Reply with nothing but the number of lines in the data below where the word "placement" occurs.

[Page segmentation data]
++++
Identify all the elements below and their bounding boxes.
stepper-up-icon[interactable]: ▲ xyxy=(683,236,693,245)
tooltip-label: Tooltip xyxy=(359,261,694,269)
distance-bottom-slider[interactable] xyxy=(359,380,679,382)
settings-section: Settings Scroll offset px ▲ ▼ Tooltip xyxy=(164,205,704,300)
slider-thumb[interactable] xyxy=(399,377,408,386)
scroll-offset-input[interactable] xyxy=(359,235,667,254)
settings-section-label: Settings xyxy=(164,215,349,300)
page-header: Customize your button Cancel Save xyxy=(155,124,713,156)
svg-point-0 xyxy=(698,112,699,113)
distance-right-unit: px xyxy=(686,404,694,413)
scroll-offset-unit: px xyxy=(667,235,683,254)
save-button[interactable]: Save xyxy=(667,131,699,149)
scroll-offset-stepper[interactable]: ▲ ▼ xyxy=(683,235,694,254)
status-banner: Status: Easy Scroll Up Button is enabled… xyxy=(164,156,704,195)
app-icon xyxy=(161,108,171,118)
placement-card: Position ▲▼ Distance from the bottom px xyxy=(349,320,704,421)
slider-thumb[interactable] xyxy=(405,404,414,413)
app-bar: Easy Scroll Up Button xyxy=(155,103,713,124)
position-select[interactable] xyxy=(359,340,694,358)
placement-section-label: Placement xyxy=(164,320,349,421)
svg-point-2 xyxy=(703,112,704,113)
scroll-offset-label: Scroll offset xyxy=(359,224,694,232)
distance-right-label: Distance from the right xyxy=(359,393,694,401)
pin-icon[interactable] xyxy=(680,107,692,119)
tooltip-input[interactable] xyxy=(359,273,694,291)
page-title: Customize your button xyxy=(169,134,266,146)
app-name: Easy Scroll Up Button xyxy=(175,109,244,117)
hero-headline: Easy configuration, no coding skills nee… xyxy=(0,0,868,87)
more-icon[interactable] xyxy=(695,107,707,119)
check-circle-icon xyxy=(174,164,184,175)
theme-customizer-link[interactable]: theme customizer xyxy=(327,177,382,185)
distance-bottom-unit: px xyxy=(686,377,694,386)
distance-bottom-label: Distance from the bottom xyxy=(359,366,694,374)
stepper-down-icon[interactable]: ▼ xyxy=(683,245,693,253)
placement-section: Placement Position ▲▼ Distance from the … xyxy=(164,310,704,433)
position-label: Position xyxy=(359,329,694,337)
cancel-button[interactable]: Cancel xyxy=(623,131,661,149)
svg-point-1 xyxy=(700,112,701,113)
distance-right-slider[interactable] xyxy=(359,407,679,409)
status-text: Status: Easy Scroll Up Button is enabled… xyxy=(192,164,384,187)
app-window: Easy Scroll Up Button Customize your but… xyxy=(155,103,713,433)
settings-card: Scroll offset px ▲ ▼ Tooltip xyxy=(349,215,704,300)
++++
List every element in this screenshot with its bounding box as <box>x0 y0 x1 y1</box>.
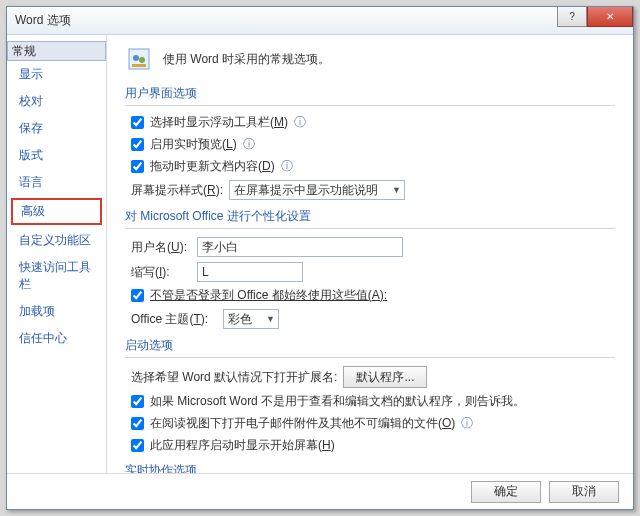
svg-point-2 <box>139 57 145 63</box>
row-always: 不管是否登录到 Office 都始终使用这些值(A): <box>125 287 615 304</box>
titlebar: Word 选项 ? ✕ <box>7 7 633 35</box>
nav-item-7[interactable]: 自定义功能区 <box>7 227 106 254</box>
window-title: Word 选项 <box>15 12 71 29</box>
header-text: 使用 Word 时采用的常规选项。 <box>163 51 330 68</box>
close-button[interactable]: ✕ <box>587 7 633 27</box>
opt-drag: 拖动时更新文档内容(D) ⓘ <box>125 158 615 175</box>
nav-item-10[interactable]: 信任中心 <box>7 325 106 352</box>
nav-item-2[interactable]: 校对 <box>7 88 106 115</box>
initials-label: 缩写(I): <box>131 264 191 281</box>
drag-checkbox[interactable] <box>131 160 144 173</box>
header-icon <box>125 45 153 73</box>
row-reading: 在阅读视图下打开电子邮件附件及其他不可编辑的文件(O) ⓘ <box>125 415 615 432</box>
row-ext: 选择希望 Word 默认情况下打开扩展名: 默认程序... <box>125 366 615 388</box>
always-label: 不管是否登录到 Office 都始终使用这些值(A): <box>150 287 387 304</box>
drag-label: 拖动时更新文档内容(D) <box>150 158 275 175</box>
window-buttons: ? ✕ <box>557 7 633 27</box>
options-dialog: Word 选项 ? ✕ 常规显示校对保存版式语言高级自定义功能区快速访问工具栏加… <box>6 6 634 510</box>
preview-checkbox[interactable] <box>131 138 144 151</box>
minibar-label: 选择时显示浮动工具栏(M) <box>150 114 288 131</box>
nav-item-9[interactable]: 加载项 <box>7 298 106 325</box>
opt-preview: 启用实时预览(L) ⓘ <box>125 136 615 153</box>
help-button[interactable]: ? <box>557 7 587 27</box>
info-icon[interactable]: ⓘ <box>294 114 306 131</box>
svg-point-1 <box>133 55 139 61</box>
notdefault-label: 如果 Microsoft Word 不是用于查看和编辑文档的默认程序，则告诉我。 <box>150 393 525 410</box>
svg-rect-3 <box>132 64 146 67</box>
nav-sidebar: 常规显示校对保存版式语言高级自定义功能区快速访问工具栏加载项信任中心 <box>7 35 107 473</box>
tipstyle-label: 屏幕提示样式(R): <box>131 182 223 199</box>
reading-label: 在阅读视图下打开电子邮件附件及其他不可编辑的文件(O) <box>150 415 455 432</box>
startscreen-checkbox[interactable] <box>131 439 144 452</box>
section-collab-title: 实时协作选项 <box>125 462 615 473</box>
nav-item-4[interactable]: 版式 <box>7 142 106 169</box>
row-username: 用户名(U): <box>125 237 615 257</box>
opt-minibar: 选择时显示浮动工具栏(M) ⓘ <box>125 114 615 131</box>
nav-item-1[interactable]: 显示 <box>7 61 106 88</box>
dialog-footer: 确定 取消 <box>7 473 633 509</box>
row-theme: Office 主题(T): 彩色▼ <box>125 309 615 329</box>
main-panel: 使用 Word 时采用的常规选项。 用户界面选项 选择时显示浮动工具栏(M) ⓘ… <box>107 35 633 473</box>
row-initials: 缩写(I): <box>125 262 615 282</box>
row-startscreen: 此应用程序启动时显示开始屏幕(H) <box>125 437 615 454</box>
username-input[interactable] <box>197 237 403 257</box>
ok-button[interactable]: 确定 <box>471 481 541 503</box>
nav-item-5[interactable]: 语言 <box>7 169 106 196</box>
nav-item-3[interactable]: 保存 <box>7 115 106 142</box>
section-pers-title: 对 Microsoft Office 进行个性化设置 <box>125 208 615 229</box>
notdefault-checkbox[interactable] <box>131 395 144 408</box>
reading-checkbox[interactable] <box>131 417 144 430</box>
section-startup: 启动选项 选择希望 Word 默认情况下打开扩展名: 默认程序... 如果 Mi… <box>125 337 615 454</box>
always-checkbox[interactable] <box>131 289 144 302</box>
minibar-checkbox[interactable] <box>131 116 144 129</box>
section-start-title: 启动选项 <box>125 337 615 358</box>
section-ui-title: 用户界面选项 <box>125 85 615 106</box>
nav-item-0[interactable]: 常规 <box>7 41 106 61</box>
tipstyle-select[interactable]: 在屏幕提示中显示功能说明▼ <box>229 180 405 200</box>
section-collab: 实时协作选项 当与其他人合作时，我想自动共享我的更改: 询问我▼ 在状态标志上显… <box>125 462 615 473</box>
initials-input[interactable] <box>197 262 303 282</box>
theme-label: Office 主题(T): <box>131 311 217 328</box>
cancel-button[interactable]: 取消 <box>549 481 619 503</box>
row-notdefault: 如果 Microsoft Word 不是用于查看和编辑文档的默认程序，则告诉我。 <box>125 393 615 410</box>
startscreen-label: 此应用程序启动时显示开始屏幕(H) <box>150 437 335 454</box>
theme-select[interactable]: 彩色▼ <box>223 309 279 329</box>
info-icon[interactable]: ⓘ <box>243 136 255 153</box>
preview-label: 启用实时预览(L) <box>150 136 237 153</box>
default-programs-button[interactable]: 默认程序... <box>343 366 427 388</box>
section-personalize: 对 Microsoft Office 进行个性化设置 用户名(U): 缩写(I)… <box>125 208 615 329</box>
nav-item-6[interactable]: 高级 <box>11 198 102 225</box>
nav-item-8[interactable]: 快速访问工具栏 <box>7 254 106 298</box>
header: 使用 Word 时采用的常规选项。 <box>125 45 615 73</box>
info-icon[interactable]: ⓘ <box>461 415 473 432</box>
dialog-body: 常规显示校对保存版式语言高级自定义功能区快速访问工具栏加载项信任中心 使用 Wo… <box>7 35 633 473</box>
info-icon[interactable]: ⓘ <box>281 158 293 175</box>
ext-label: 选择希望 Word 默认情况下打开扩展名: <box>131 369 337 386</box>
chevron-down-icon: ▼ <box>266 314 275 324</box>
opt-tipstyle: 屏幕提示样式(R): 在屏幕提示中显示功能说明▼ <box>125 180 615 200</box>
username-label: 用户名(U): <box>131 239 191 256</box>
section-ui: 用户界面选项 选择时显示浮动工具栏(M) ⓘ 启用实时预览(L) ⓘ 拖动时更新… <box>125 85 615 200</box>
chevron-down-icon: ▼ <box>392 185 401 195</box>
++++
→ Solution to this task: 3